Dovessimo offrirne una sintetica definizione enciclopedica Mereghetti-style, dei Lumineers diremmo una cosa all’incirca così: “Newyorkesi di stanza a Denver, i tre sono esteti di un delicato folk pop contemporaneo e cultori di una scrittura semplice e lineare guidata da suggestioni romantiche all’insegna di un chiaroscuro che indulge più alla luce che all’oscurità.”

Ed è importante e bello poterlo dire: non sempre realtà come quella di questo terzetto riescono a catalizzare attorno alla propria musica l’attenzione che meriterebbe. Invece, seppur all’ombra di un debito lessicale ed attitudinale abbastanza difficile da negare col microcosmo di riferimento (Mumford & Sons anzitutto, ma anche Tallest Man On Earth e Of Monsters And Men: richiami tanto cristallini che li azzecca perfino Spotify) e senza gli squilli “bulimici” (quanto spesso effimeri) di tanto pop dell’ultima decade, il percorso di Wesley Keith Schultz e compagni pare destinato a una solidità sempre crescente. E – come sempre per quelli veri – la prova migliore ce la offre la musica.

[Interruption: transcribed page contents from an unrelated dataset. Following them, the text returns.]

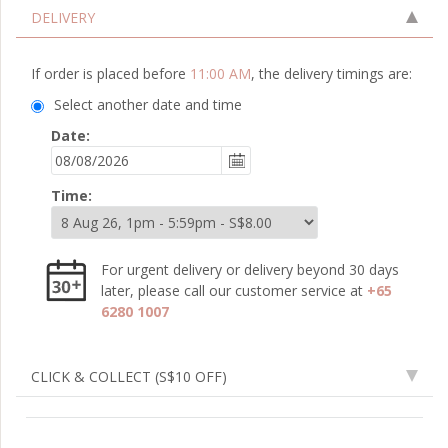
DELIVERY
If order is placed before
11:00 AM
, the delivery timings are:
Select another date and time
Date:
Time:
For urgent delivery or delivery beyond 30 days
later, please call our customer service at
+65
6280 1007
CLICK & COLLECT
(S$10 OFF)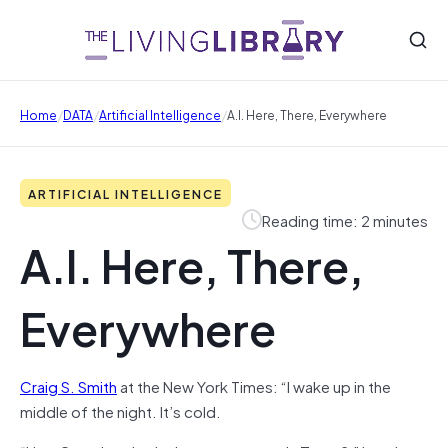
/
/
/
Home
DATA
Artificial Intelligence
A.I. Here, There, Everywhere
ARTIFICIAL INTELLIGENCE
Reading time: 2 minutes
A.I. Here, There,
Everywhere
Craig S. Smith
at the New York Times: “I wake up in the
middle of the night. It’s cold.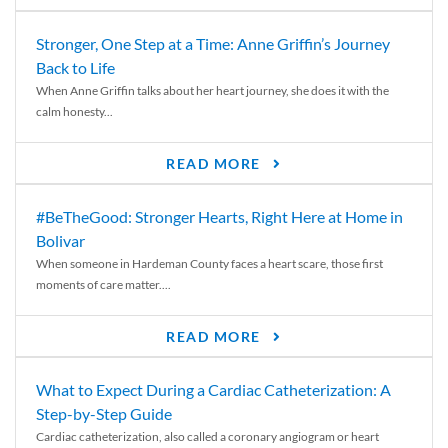
Stronger, One Step at a Time: Anne Griffin’s Journey
Back to Life
When Anne Griffin talks about her heart journey, she does it with the
calm honesty...
READ MORE
#BeTheGood: Stronger Hearts, Right Here at Home in
Bolivar
When someone in Hardeman County faces a heart scare, those first
moments of care matter....
READ MORE
What to Expect During a Cardiac Catheterization: A
Step-by-Step Guide
Cardiac catheterization, also called a coronary angiogram or heart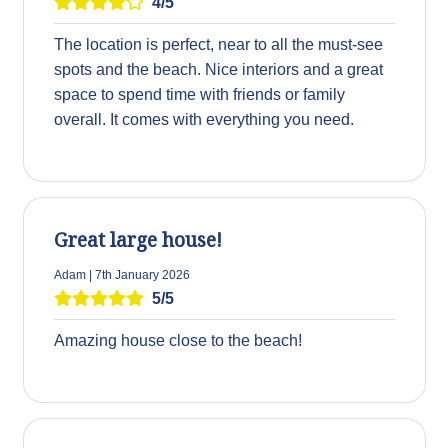
4/5
The location is perfect, near to all the must-see
spots and the beach. Nice interiors and a great
space to spend time with friends or family
overall. It comes with everything you need.
Great large house!
Adam | 7th January 2026
5/5
Amazing house close to the beach!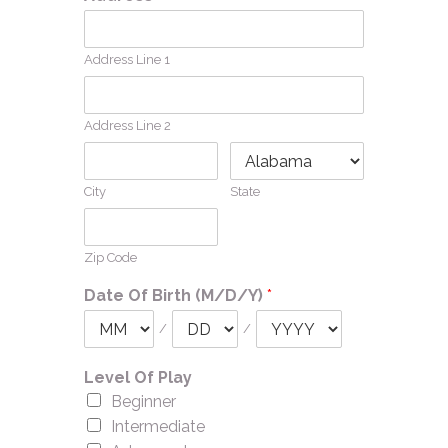
Address Line 1
Address Line 2
City
State
Zip Code
Date Of Birth (M/D/Y)
*
/
/
Level Of Play
Beginner
Intermediate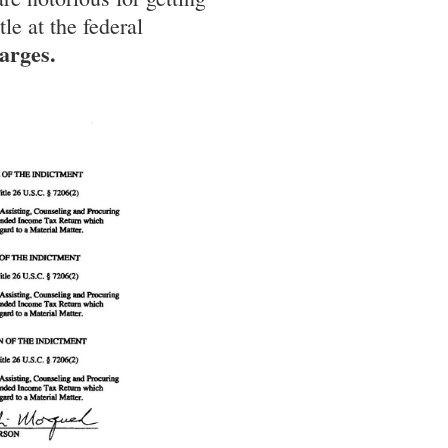
le at the federal
harges.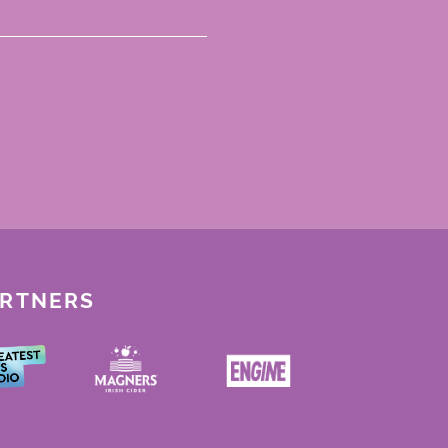
ARTNERS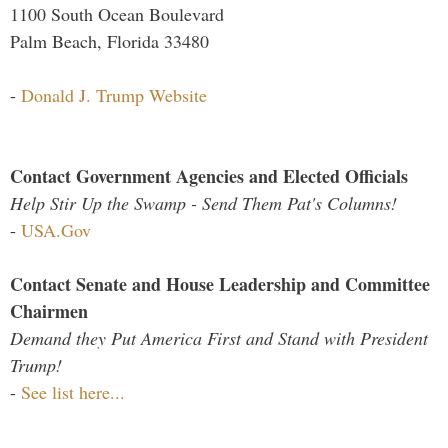
1100 South Ocean Boulevard
Palm Beach, Florida 33480
-
Donald J. Trump Website
Contact Government Agencies and Elected Officials
Help Stir Up the Swamp - Send Them Pat's Columns!
-
USA.Gov
Contact Senate and House Leadership and Committee
Chairmen
Demand they Put America First and Stand with President
Trump!
-
See list here...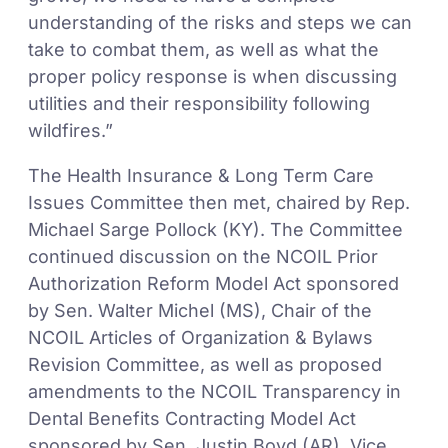
understanding of the risks and steps we can
take to combat them, as well as what the
proper policy response is when discussing
utilities and their responsibility following
wildfires.”
The Health Insurance & Long Term Care
Issues Committee then met, chaired by Rep.
Michael Sarge Pollock (KY). The Committee
continued discussion on the NCOIL Prior
Authorization Reform Model Act sponsored
by Sen. Walter Michel (MS), Chair of the
NCOIL Articles of Organization & Bylaws
Revision Committee, as well as proposed
amendments to the NCOIL Transparency in
Dental Benefits Contracting Model Act
sponsored by Sen. Justin Boyd (AR), Vice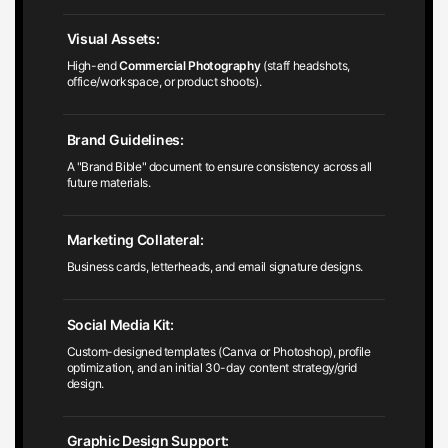
Visual Assets:
High-end
Commercial Photography
(staff headshots,
office/workspace, or product shoots).
Brand Guidelines:
A "Brand Bible" document to ensure consistency across all
future materials.
Marketing Collateral:
Business cards, letterheads, and email signature designs.
Social Media Kit:
Custom-designed templates (Canva or Photoshop), profile
optimization, and an initial 30-day content strategy/grid
design.
Graphic Design Support:
Print-ready designs for flyers, brochures, or signage.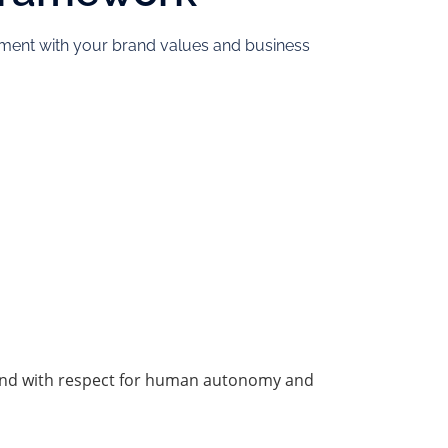
gnment with your brand values and business
y, and with respect for human autonomy and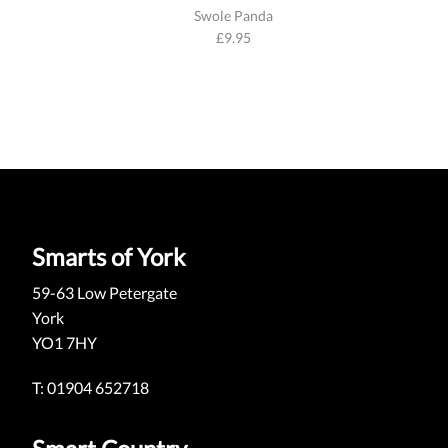
Swole Panda
£
9.95
Smarts of York
59-63 Low Petergate
York
YO1 7HY
T: 01904 652718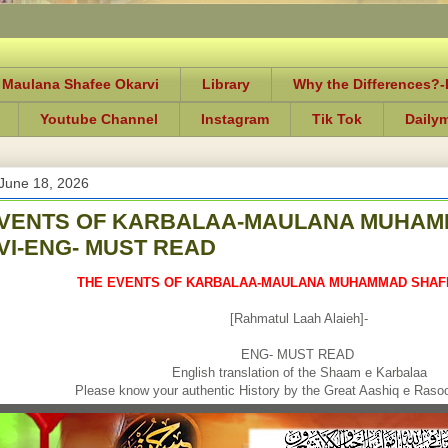
 Maulana Shafee Okarvi
Library
Why the Differences?
Youtube Channel
Instagram
Tik Tok
Daily
June 18, 2026
EVENTS OF KARBALAA-MAULANA MUHAM
I-ENG- MUST READ
THE EVENTS OF KARBALAA-MAULANA MUHAMMAD SHAF
[Rahmatul Laah Alaieh]-
ENG- MUST READ
English translation of the Shaam e Karbalaa
Please know your authentic History by the Great Aashiq e Rasool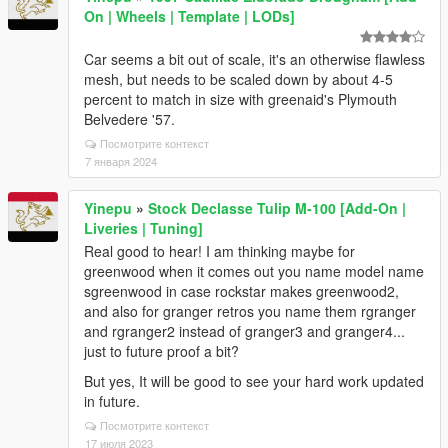
On | Wheels | Template | LODs]
Car seems a bit out of scale, it's an otherwise flawless
mesh, but needs to be scaled down by about 4-5
percent to match in size with greenaid's Plymouth
Belvedere '57.
Посмотрите контекст
7 января 2024
Yinepu
»
Stock Declasse Tulip M-100 [Add-On |
Liveries | Tuning]
Real good to hear! I am thinking maybe for
greenwood when it comes out you name model name
sgreenwood in case rockstar makes greenwood2,
and also for granger retros you name them rgranger
and rgranger2 instead of granger3 and granger4...
just to future proof a bit?
But yes, It will be good to see your hard work updated
in future.
Посмотрите контекст
17 июля 2023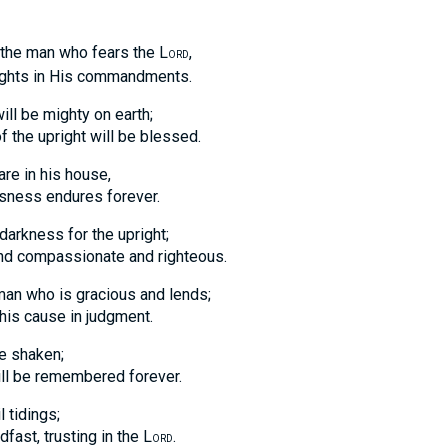
 man who fears the L
,
ORD
ts in His commandments.
ll be mighty on earth;
e upright will be blessed.
are in his house,
ss endures forever.
 darkness for the upright;
nd compassionate and righteous.
 man who is gracious and lends;
 cause in judgment.
be shaken;
be remembered forever.
l tidings;
t, trusting in the L
.
ORD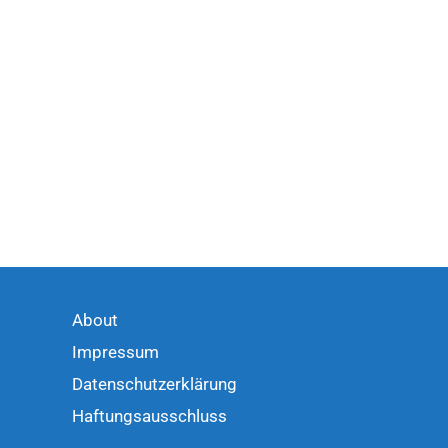
About
Impressum
Datenschutzerklärung
Haftungsausschluss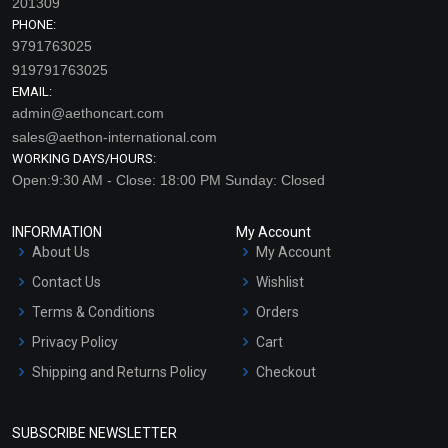
201309
PHONE:
9791763025
919791763025
EMAIL:
admin@aethoncart.com
sales@aethon-international.com
WORKING DAYS/HOURS:
Open:9:30 AM - Close: 18:00 PM Sunday: Closed
INFORMATION
My Account
About Us
My Account
Contact Us
Wishlist
Terms & Conditions
Orders
Privacy Policy
Cart
Shipping and Returns Policy
Checkout
Refund and Cancellation
Policy
SUBSCRIBE NEWSLETTER
Market Area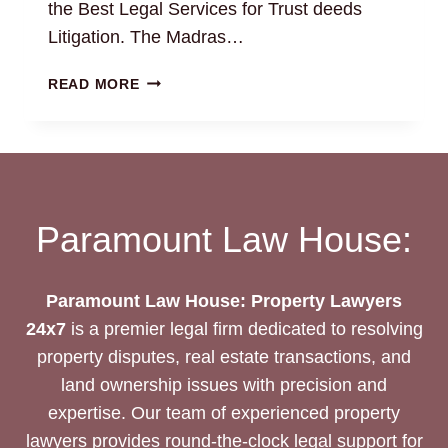
the Best Legal Services for Trust deeds
Litigation. The Madras…
TRUST
READ MORE
DEEDS:
THE
BEST
LEGAL
DRAFTING
AND
Paramount Law House:
LITIGATION
SERVICES
Paramount Law House: Property Lawyers
24x7
is a premier legal firm dedicated to resolving
property disputes, real estate transactions, and
land ownership issues with precision and
expertise. Our team of experienced property
lawyers provides round-the-clock legal support for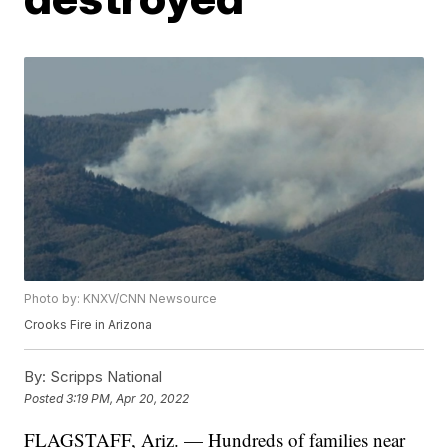
Photo by: KNXV/CNN Newsource
Crooks Fire in Arizona
By:
Scripps National
Posted
3:19 PM, Apr 20, 2022
FLAGSTAFF, Ariz. — Hundreds of families near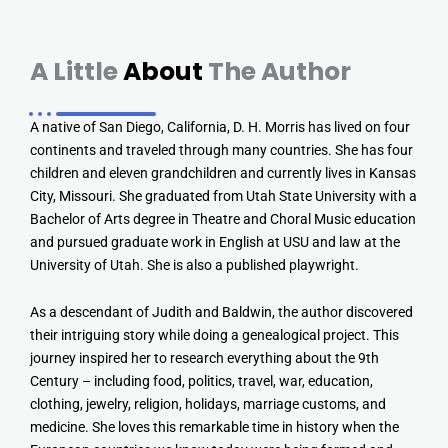
A Little
About
The Author
A native of San Diego, California, D. H. Morris has lived on four
continents and traveled through many countries. She has four
children and eleven grandchildren and currently lives in Kansas
City, Missouri. She graduated from Utah State University with a
Bachelor of Arts degree in Theatre and Choral Music education
and pursued graduate work in English at USU and law at the
University of Utah. She is also a published playwright.
As a descendant of Judith and Baldwin, the author discovered
their intriguing story while doing a genealogical project. This
journey inspired her to research everything about the 9th
Century – including food, politics, travel, war, education,
clothing, jewelry, religion, holidays, marriage customs, and
medicine. She loves this remarkable time in history when the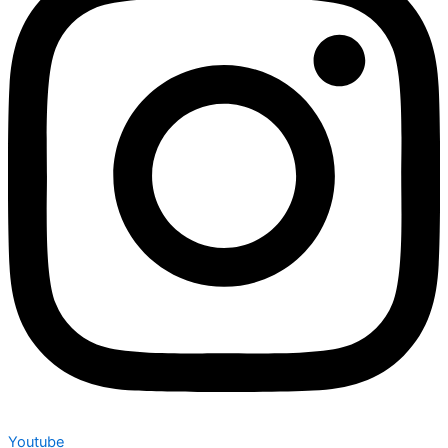
Youtube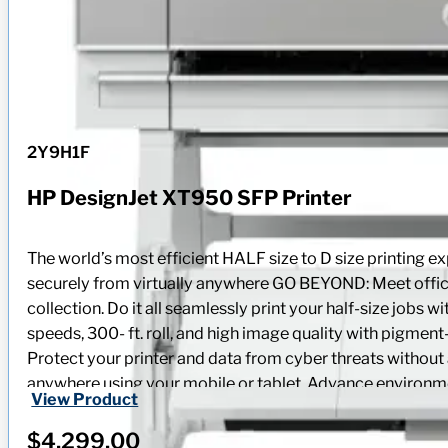
2Y9H1F
HP DesignJet XT950 SFP Printer
The world’s most efficient HALF size to D size printin
securely from virtually anywhere GO BEYOND: Meet office
collection. Do it all seamlessly print your half-size jobs 
speeds, 300- ft. roll, and high image quality with pigment
Protect your printer and data from cyber threats without 
anywhere using your mobile or tablet. Advance environment
View Product
and compact plotter that’s designed to last. Reduce energ
$
4,299.00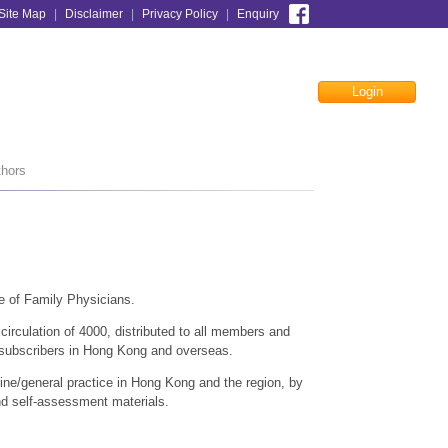
Site Map
|
Disclaimer
|
Privacy Policy
|
Enquiry
Login
Facebook
thors
e of Family Physicians.
irculation of 4000, distributed to all members and
 subscribers in Hong Kong and overseas.
cine/general practice in Hong Kong and the region, by
 and self-assessment materials.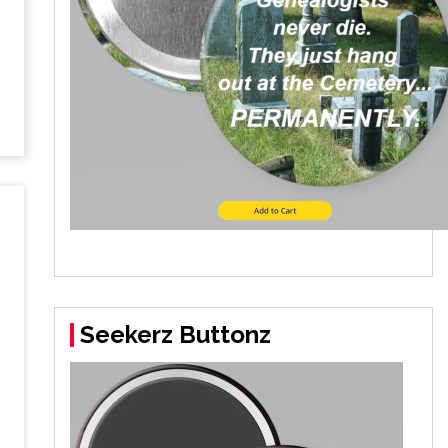
Seekerz Buttonz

A quattro anni dall’ispirato e fresco esordio The Lumineers, il suo successore Cleopatra è infatti un passo evolutivo naturale e ben in linea con l’inclinazione narrativa già palesata dalla band. Undici tracce (quattordici nell’edizione deluxe) che, senza tradirla, approfondiscono una poetica fatta di tanti piccoli-grandi temi: il desiderio di crescita e affrancamento dalla famiglia e dagli schemi preimposti (l’opener Sleep On The Floor, Gun Song o Sick In The Head), i viaggi inquieti di Long Way From Home o i “per sempre” ingenui e speranzosi che in Gale Song fanno dire “So when you hear my voice / And when you say my name / May it never give you pain”.

Ci sono ferite già profonde e numerose (My Eyes e In The Light), ché quello per cui si possa essere troppo giovani per conoscere un dolore è un luogo comune che non consola nemmeno i vecchi che lo ripetono. Ci sono ritratti femminili come Angela, non dissimili per vocazione da quelli che da noi ci saremmo attesi da un giovane De Gregori nei suoi momenti più dylaniani. E poi l’amore: sognato e promesso (Ophelia appartiene alla stirpe dei singoli che anziché sintetizzare per difetto il resto del disco, ne sono una piccola e ben esaustiva miniatura), perduto e rincorso (la title track, robusta quanto malinconica e dolce, autorevolissima candidatura a miglior brano del disco). E trattato come ogni altro tema di queste canzoni: come una domanda da affrontare con occhi ancora capaci di fragilità. Una domanda modulata con grazia, attraverso architetture musicali svelte e leggere che trovano nelle armonie scelte da Neyla Pekarek un contrappunto sempre discreto e fondamentale al crooning smilzo di Schultz.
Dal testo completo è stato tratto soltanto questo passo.